INJURY UPDATE: @SteveBlake5 had an ultrasound today, confirmed a moderate strain of his right hamstring. He’s out indefinitely.

INJURY UPDATE: @Jmeeks20 will have an MRI test this afternoon on his sprained left ankle. His status for tomorrow’s game is doubtful.

INJURY UPDATE: @SteveNash recieved 2 epidural injections in his back today & a cortisone shot in his right hip. He is doubtful for tomorrow.

Fun tweets, to be sure, but this means now is probably a good time to take a quick inventory of which Lakers guards that exist might actually be healthy enough to play on Friday. After scouring every piece of available information, I’ve determined that these are the noteworthy Lakers’ guard options for Game 3.

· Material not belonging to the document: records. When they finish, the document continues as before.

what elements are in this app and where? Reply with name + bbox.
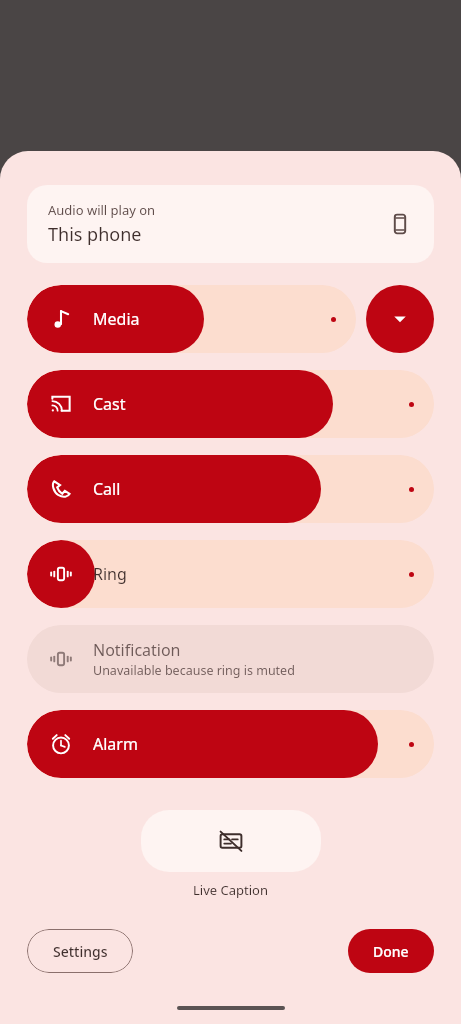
other: Phone output [387,211,413,237]
button[interactable]: Audio will play on [27,185,434,263]
staticText: Media [93,308,140,330]
button[interactable]: Live Caption [141,810,321,872]
button[interactable]: Expand media output [366,285,434,353]
staticText: Settings [53,942,108,961]
staticText: Cast [93,393,126,415]
button[interactable]: Settings [27,929,133,973]
staticText: Audio will play on [48,201,156,219]
staticText: Notification [93,639,181,661]
staticText: Call [93,478,121,500]
staticText: Live Caption [193,881,268,899]
button[interactable]: Cast [27,370,434,438]
staticText: Alarm [93,733,138,755]
button[interactable]: Notification [27,625,434,693]
button[interactable]: Media [27,285,356,353]
staticText: This phone [48,222,142,247]
button[interactable]: Alarm [27,710,434,778]
button[interactable]: Done [348,929,434,973]
staticText: Done [373,942,409,961]
staticText: Ring [93,563,127,585]
button[interactable]: Call [27,455,434,523]
staticText: Unavailable because ring is muted [93,662,295,679]
button[interactable]: Ring [27,540,434,608]
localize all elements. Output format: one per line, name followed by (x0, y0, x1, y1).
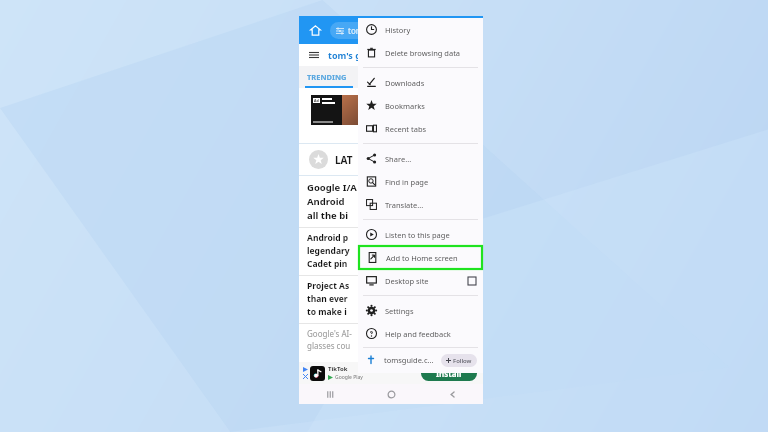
staticText: Android p (307, 232, 349, 244)
button[interactable]: Home (306, 21, 324, 39)
button[interactable]: TRENDING (305, 72, 349, 82)
staticText: LAT (335, 153, 353, 167)
staticText: Translate... (385, 200, 424, 210)
button[interactable]: Back (422, 384, 483, 404)
button[interactable]: Desktop site (358, 269, 483, 292)
staticText: tom's guide (328, 49, 381, 61)
button[interactable]: Google's AI- (299, 328, 483, 352)
staticText: legendary (307, 245, 350, 257)
staticText: all the bi (307, 209, 349, 222)
staticText: Listen to this page (385, 230, 450, 240)
button[interactable]: Listen to this page (358, 223, 483, 246)
button[interactable]: tomsguide.c... (358, 350, 483, 370)
staticText: Delete browsing data (385, 48, 461, 58)
staticText: glasses cou (307, 340, 351, 351)
staticText: Google Play (335, 374, 363, 381)
button[interactable]: Delete browsing data (358, 41, 483, 64)
staticText: Downloads (385, 78, 425, 88)
staticText: Help and feedback (385, 329, 451, 339)
button[interactable]: Add to Home screen (359, 246, 482, 269)
button[interactable]: Settings (358, 299, 483, 322)
button[interactable]: Translate... (358, 193, 483, 216)
staticText: Desktop site (385, 276, 429, 286)
button[interactable]: Google I/A (299, 181, 483, 223)
button[interactable]: Find in page (358, 170, 483, 193)
button[interactable]: Recent tabs (358, 117, 483, 140)
button[interactable]: Install (421, 366, 477, 381)
staticText: Project As (307, 280, 350, 292)
staticText: tomsguide.c... (384, 355, 434, 365)
staticText: Google I/A (307, 181, 357, 194)
staticText: than ever (307, 293, 348, 305)
button[interactable]: Follow (441, 354, 477, 367)
staticText: Cadet pin (307, 258, 348, 270)
button[interactable]: Share... (358, 147, 483, 170)
button[interactable]: Recents (299, 384, 361, 404)
staticText: Android (307, 195, 345, 208)
staticText: to make i (307, 306, 347, 318)
staticText: Bookmarks (385, 101, 425, 111)
button[interactable]: Home (361, 384, 422, 404)
staticText: tomsguide.com (348, 25, 407, 36)
staticText: Add to Home screen (386, 253, 458, 263)
button[interactable]: Android p (299, 232, 483, 271)
staticText: Ad (314, 98, 319, 103)
staticText: TikTok (328, 365, 348, 373)
button[interactable]: tomsguide.com (330, 22, 476, 39)
staticText: History (385, 25, 411, 35)
staticText: Settings (385, 306, 414, 316)
button[interactable]: Ad (311, 95, 369, 125)
staticText: Recent tabs (385, 124, 427, 134)
button[interactable]: Menu (307, 48, 321, 62)
staticText: Follow (453, 357, 472, 365)
staticText: Install (436, 368, 462, 379)
button[interactable]: Project As (299, 280, 483, 319)
button[interactable]: Downloads (358, 71, 483, 94)
button[interactable]: Help and feedback (358, 322, 483, 345)
staticText: Google's AI- (307, 328, 352, 339)
button[interactable]: History (358, 18, 483, 41)
button[interactable]: Bookmarks (358, 94, 483, 117)
staticText: Find in page (385, 177, 429, 187)
staticText: Share... (385, 154, 412, 164)
staticText: TRENDING (307, 72, 347, 82)
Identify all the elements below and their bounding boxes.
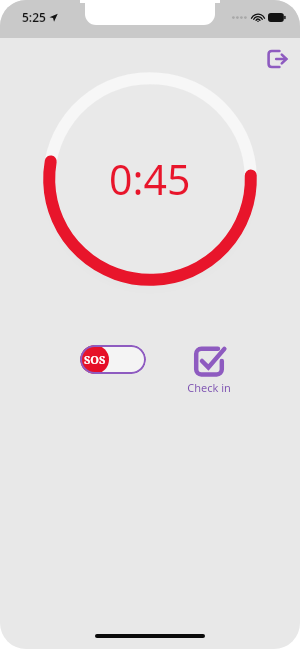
button[interactable]: Log out [262, 44, 292, 74]
button[interactable]: 0:45 [41, 70, 259, 288]
button[interactable]: Check in [180, 345, 238, 395]
staticText: Check in [187, 380, 231, 395]
staticText: 5:25 [22, 9, 46, 25]
staticText: SOS [84, 352, 106, 367]
staticText: 0:45 [109, 151, 191, 207]
button[interactable]: SOS emergency toggle [80, 345, 146, 374]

  • Chris Duhon, point guard
  • Andrew Goudelock, shooting guard
  • Darius Morris, point guard
  • Magic Johnson, point guard who would probably come back in a second if the Lakers weren’t joking
  • Ted Vagina, security guard
  • Nick Van Exel, combo guard/Hawks coach
  • Jerry West logo on jerseys, old guard/thread
  • Byron Scott, unemployed shooting guard/head coach
  • Brian Shaw, shooting guard/Pacers coach
  • Adrian Dantley, crossing guard

As you can see, there are not a lot of options here. It’s pretty much sucky current players, a coach for another team, an old guy or Will Ferrell. Considering Will’s like 6-foot-3, he might be the best choice. Let’s hear your ideas in the comments.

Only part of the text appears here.